Growing health and wellness through agroforestry

Guest post from Hawaii’s Kaulunani Urban and Community Forestry Program in coordination with the Western Urban and Community Forestry Network's #HealthyTreesHealthyLives social media campaign. Explore the hashtag #HealthyTreesHealthyLives on social media to learn more. 

Blanche Pope Elementary School is a small rural school serving a native Hawaiian Homestead community in the town of Waimānalo, Oʻahu. The school and broader community are strongly grounded in Hawaiian culture, which values growing food on their land for subsistence. 

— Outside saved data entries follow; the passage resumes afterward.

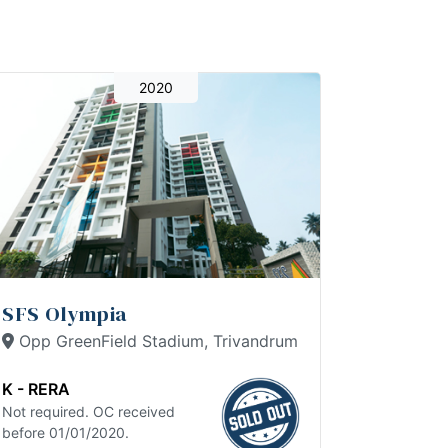
2020
SFS Olympia
Opp GreenField Stadium, Trivandrum
K - RERA
Not required. OC received
before 01/01/2020.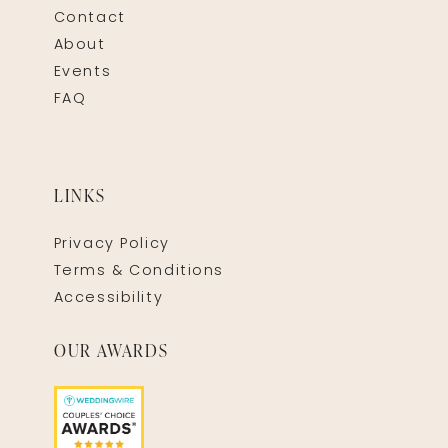
Contact
About
Events
FAQ
LINKS
Privacy Policy
Terms & Conditions
Accessibility
OUR AWARDS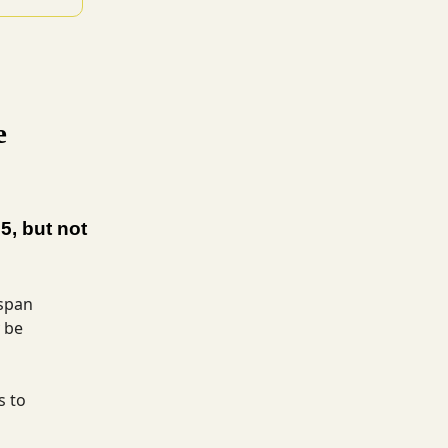
e
5, but not
espan
 be
s to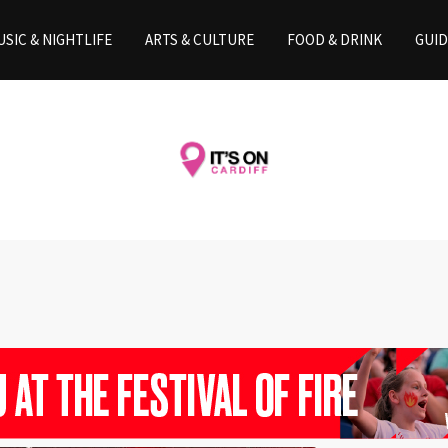
SIC & NIGHTLIFE
ARTS & CULTURE
FOOD & DRINK
GUID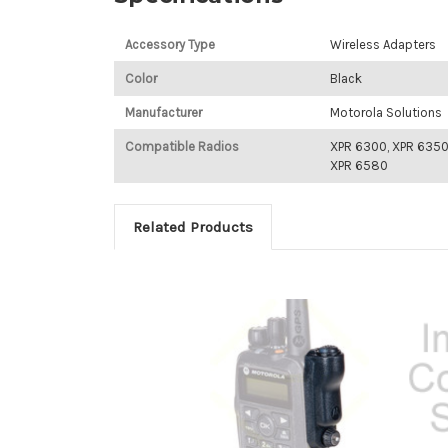
Accessory Type
Wireless Adapters
Color
Black
Manufacturer
Motorola Solutions
Compatible Radios
XPR 6300, XPR 6350
XPR 6580
Related Products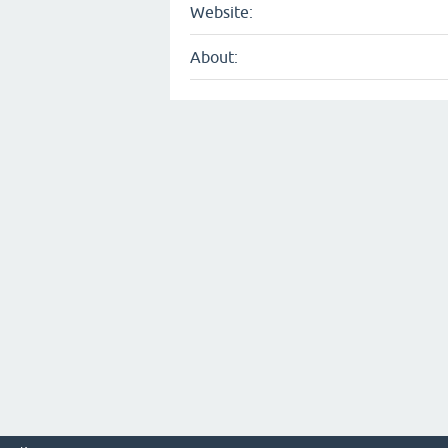
Website:
About: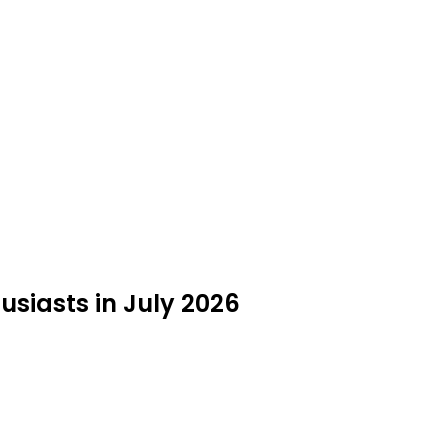
usiasts in July 2026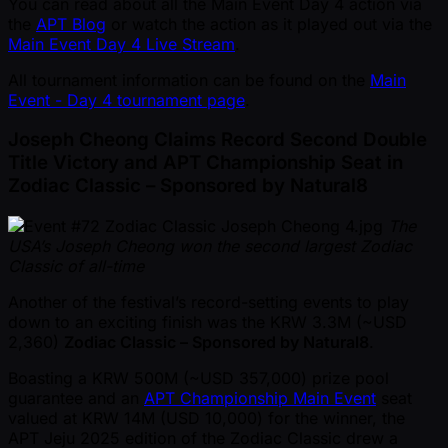
You can read about all the Main Event Day 4 action via
the
APT Blog
or watch the action as it played out via the
Main Event Day 4 Live Stream
.
All tournament information can be found on the
Main
Event - Day 4 tournament page
.
Joseph Cheong Claims Record Second Double
Title Victory and APT Championship Seat in
Zodiac Classic – Sponsored by Natural8
The
USA’s Joseph Cheong won the second largest Zodiac
Classic of all-time
Another of the festival’s record-setting events to play
down to an exciting finish was the KRW 3.3M ( ~USD
2,360)
Zodiac Classic – Sponsored by Natural8
.
Boasting a KRW 500M ( ~USD 357,000) prize pool
guarantee and an
APT Championship Main Event
seat
valued at KRW 14M (USD 10,000) for the winner, the
APT Jeju 2025 edition of the Zodiac Classic drew a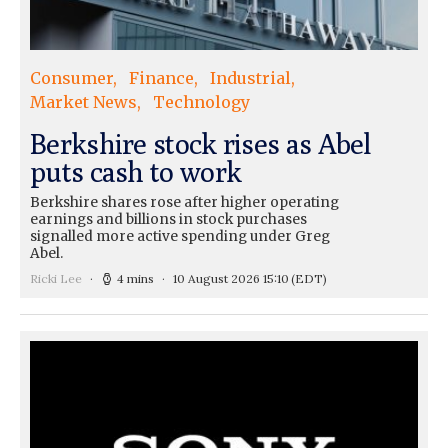
Consumer
Finance
Industrial
Market News
Technology
Berkshire stock rises as Abel
puts cash to work
Berkshire shares rose after higher operating
earnings and billions in stock purchases
signalled more active spending under Greg
Abel.
Ricki Lee
4 mins
10 August 2026 15:10
(EDT)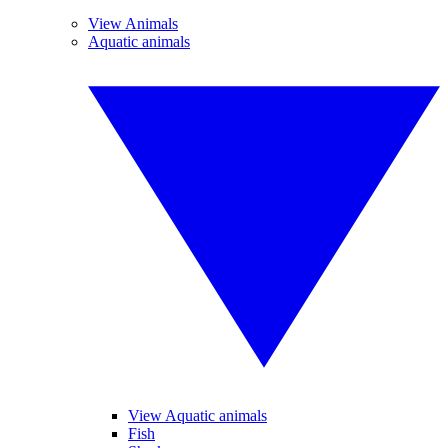
View Animals
Aquatic animals
View Aquatic animals
Fish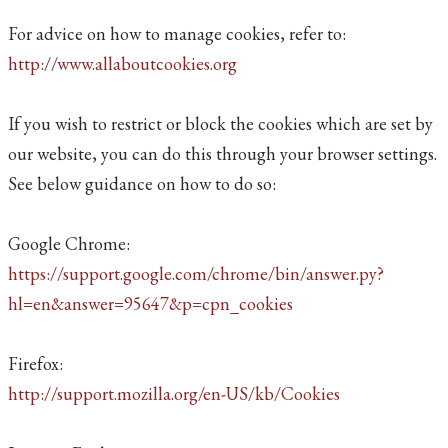
For advice on how to manage cookies, refer to:
http://www.allaboutcookies.org
If you wish to restrict or block the cookies which are set by
our website, you can do this through your browser settings.
See below guidance on how to do so:
Google Chrome:
https://support.google.com/chrome/bin/answer.py?
hl=en&answer=95647&p=cpn_cookies
Firefox:
http://support.mozilla.org/en-US/kb/Cookies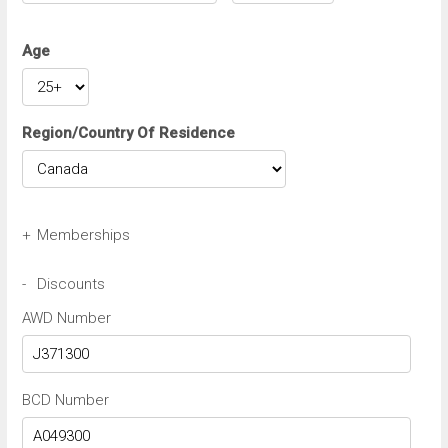
Age
Region/Country Of Residence
+
Memberships
Avis Wizard/Preferred Number
-
Discounts
AWD Number
Budget BCN/FastBreak Number
BCD Number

To improve the health and wellbeing of students and staff, the school initiated a weekly walk around the campus. To support this effort, they applied for an urban forestry community cost-share grant to install an 800 foot-long pathway around the campus shaded by trees, and including exercise stations to create a complete "fitness circuit.” The pathway design incorporated breadfruit (Artocarpus altilis), trees (`ulu) every 100 feet, so walkers and runners could measure their progress. `Ulu, which means “to grow, to spread out” in Hawaiian, makes it a natural choice for their tree planting project. `Ulu trees grow into tall shade trees and are a highly nutritious food source, popular across the Pacific.  In addition to being a source of physical sustenance, the tree is also a source of cultural sustenance with multiple medicinal and textile uses, for example its bark is used to make barkcloth and its sap can be used as a glue for gourds or to seal canoes. Additional fruit and food trees such as banana, papaya, mango, coconut, and citrus were planted along the pathway and perimeter of school as part of a “food forest,” which can supplement the nutritional needs of the students and families. With 67% of the school’s students eligible for free/reduced lunches, this project meets an important need in the school and community.

The grant also provided shade to playground areas and the school frontage sidewalk as well as shaded spaces for outdoor learning activities enabling the students to regularly experience the benefits of a greener campus. Benefits for improved learning outcomes, attention and wellness are well documented in literature.

One of the main outcomes of this project is in involving the surrounding community in "fruit tree care days" to harvest the fruits and do periodic tree maintenance. This enables the benefits of food, exercise, shade and health to spill over into the community.

Students have directly benefited from this project through ongoing engagement during the school day and after-school stewardship programs including a gardening club which also maintains a vegetable garden and “sponge” garden to treat stormwater runoff. These students and their teacher readily share their pride with visitors as Ambassadors for the project.